As the rapid spread of the novel coronavirus (officially designated COVID-19 by the World Health Organization (WHO)) and its associated quarantines, travel restrictions, and government lockdowns continue to dominate headlines worldwide, businesses are increasingly facing real-world complications in the fields of labor, logistics, and transportation. The WHO declared the outbreak a “Public Health Emergency of International Concern” at the end of January. As of February 19, global cases have topped 73,000, with nearly 1,000 cases outside of mainland China. Now businesses with obligations that are becoming difficult to meet in the face of the disease’s spread have increasingly begun to consider exercising their rights under contractual force majeure provisions.
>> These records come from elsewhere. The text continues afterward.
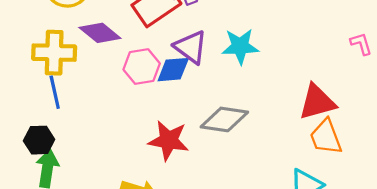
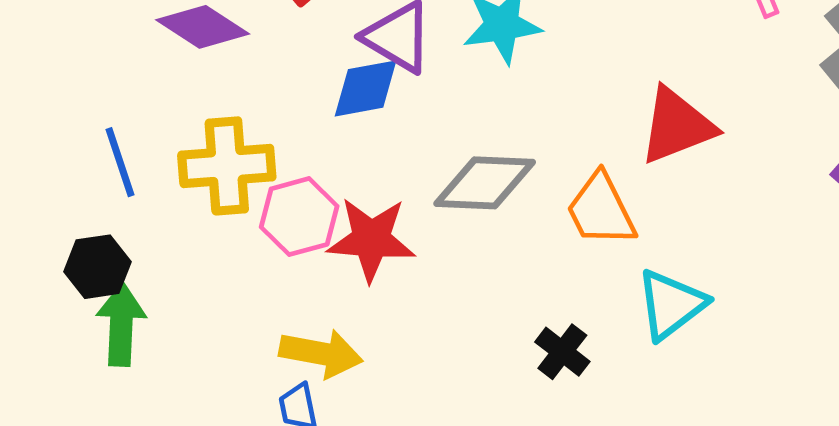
yellow cross: (54, 53) -> (227, 166), moved
pink hexagon: (142, 67) -> (299, 217), moved
orange trapezoid: (326, 137) -> (601, 210), moved

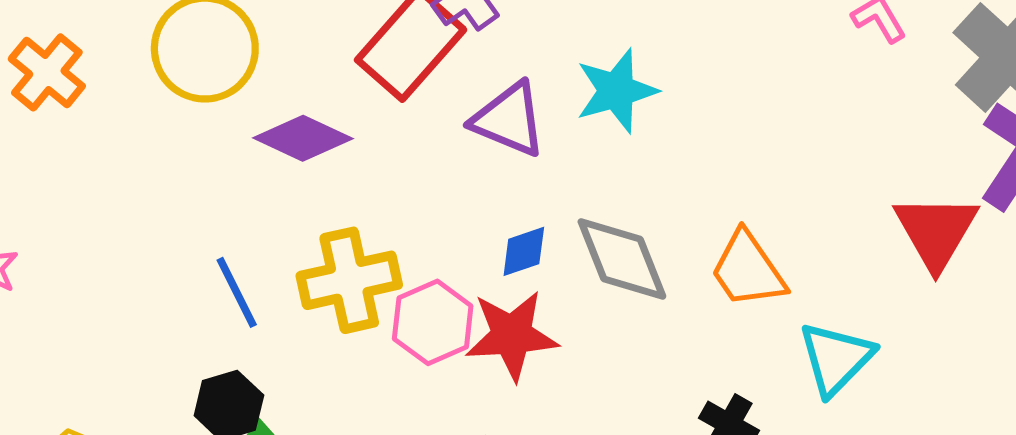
blue diamond: (366, 88) -> (524, 251), moved, size x0.7
red triangle: (677, 126) -> (936, 231), moved, turned -30
gray diamond: (485, 183) -> (622, 259), turned 74

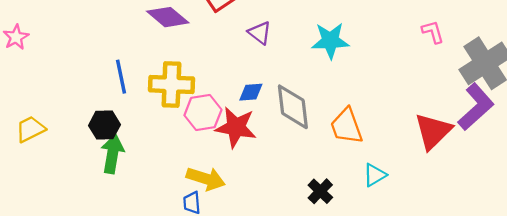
cyan star: (616, 91) -> (330, 41), moved
purple triangle: (509, 119) -> (260, 33), size x0.7
cyan triangle: (836, 358) -> (375, 175), size x0.7

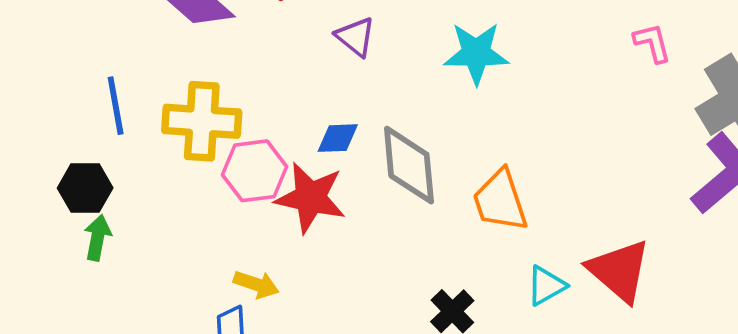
red triangle: (433, 131) -> (619, 271), moved, turned -36
green arrow: (112, 154) -> (97, 238), size x0.7
yellow arrow: (206, 179) -> (256, 284), size x0.7

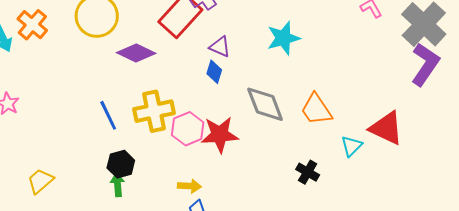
blue diamond: (338, 138) -> (214, 72), moved, turned -55
black hexagon: (85, 188) -> (121, 164), moved
yellow arrow: (256, 284) -> (189, 186), moved

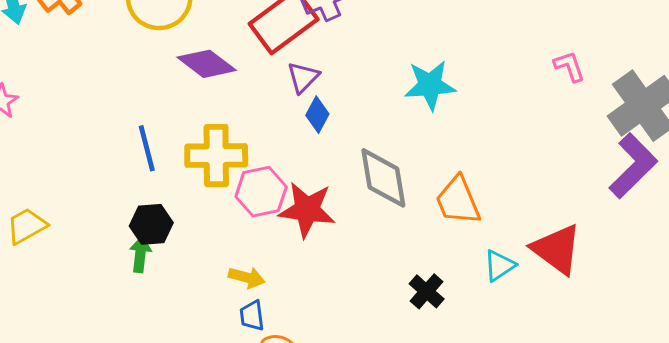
purple triangle: (220, 47) -> (303, 77), moved, turned 40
Force majeure clauses are common in contracts among businesses that require ongoing obligations between the parties, such as supplier contracts or sales contracts. Generally, these clauses are designed to excuse a party’s partial performance or failure to perform under the contract in cases of natural emergencies, such as earthquakes or floods, that render a party’s obligations difficult or impossible to satisfy. Past disease outbreaks, such as the 2002 SARS epidemic, have qualified as force majeure events in some cases. Since the beginning of February 2020, more than 1,600 companies in China have applied for and received force majeure “certificates,” issued by the government to bolster businesses’ claims under force majeure clauses and mitigate the economic impact of the virus on the Chinese economy.

The language of force majeure clauses varies from contract to contract, however, and whether the COVID-19 outbreak qualifies as a force majeure event under the terms of an agreement will depend on the exact language of the provision in question. In fact, where the force majeure language in an agreement would not cover the COVID-19 outbreak as it currently stands, a party that chooses to cease or modify its performance under the contract risks inadvertently repudiating or breaching the contract. Additionally, contracts with force majeure clauses often require a party claiming a force majeure event to comply with additional obligations, such as providing notice of the event or mitigating the delay or damages associated with the disaster.
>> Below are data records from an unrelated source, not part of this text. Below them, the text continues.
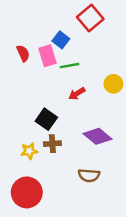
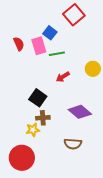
yellow star: (29, 151) -> (33, 130), moved

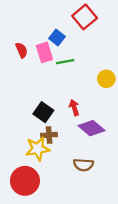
red arrow: (63, 77) -> (74, 107), moved, turned 104
yellow star: (33, 130) -> (38, 149), size x1.5

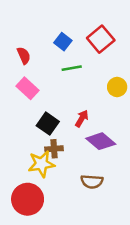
red square: (85, 17) -> (101, 39), moved
pink rectangle: (44, 52) -> (28, 88), moved, turned -30
red arrow: (74, 107) -> (82, 119), turned 49

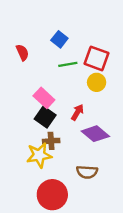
red square: (101, 39) -> (97, 58), moved, turned -30
yellow circle: (117, 87) -> (97, 82), moved
pink rectangle: (28, 88) -> (44, 98), moved
red circle: (28, 199) -> (52, 195), moved

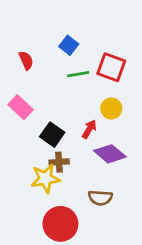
yellow circle: (97, 82) -> (111, 108), moved
pink rectangle: (44, 98) -> (21, 107), moved

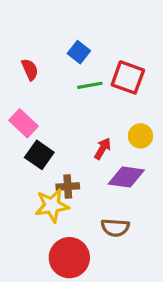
yellow circle: (111, 108) -> (140, 136), moved
black square: (52, 135) -> (39, 155), moved
purple diamond: (110, 154) -> (126, 177), turned -32

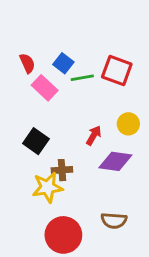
blue square: (79, 52) -> (63, 63), moved
pink rectangle: (23, 123) -> (45, 88), moved
brown semicircle: (115, 228) -> (114, 221), moved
Accordingly, the following are best-practices an entity that plans to assert its rights under a force majeure clause may consider taking:

  1. Evaluate and document COVID-19’s impact on the business’s functions and the business’s ability to perform its obligations under a contract.
  2. Retain counsel, or ask in-house counsel, to carefully review the contract in question for (i) a force majeure provision and, if one is present, for the precise language of the clause (keeping an eye out for words like “disease,” “epidemic,” or “act of God”); (ii) any notice provisions under the contract; (iii) any terms governing cancellation, repudiation, or breach of the contract; (iv) any requirements that a party submit evidence or information along with a notice of reliance on the force majeure clause; and (v) any terms requiring the business to mitigate its damages or delays incurred as a result of the force majeure event.
  3. Evaluate COVID-19’s impact on the business’s performance of the contract considering the contractual provisions governing the relationship between the parties to determine whether the impact on the business’s functions is significant enough to justify non-performance under the force majeure clause.
  4. Draft a notice letter. Whether or not notice is required under the contract, the business should draft a notice letter that includes (i) the scope of the outbreak and its impact on the business’s functions, with citations or references to relevant news articles or WHO publications; (ii) an overview of the outbreak’s actual impact on the business’s functions and ability to perform under the contract; (iii) a formal notice that the business intends to modify its performance of the contract under the force majeure clause; and (iv) a statement that the business’s exercise of its rights under the force majeure clause should not be interpreted as a breach, repudiation, or cancellation of the contract.

Although the threat to normal operations posed by COVID-19 is growing, businesses should think carefully about choosing to modify their performance under a contract pursuant to a force majeure clause at this stage in the outbreak. Attorneys with experience in the field of force majeure clauses and business litigation can help determine whether the challenges faced by a particular business qualify for protection under the particular force majeure clause governing its contractual relations. Additionally, businesses should keep in mind that notice letters and any internal documentation regarding a force majeure event can be admitted as evidence in a breach of contract action that arises as a result of the event. Accordingly, the letter and supporting documentation should be drafted by an attorney with experience both with force majeure events and associated litigation.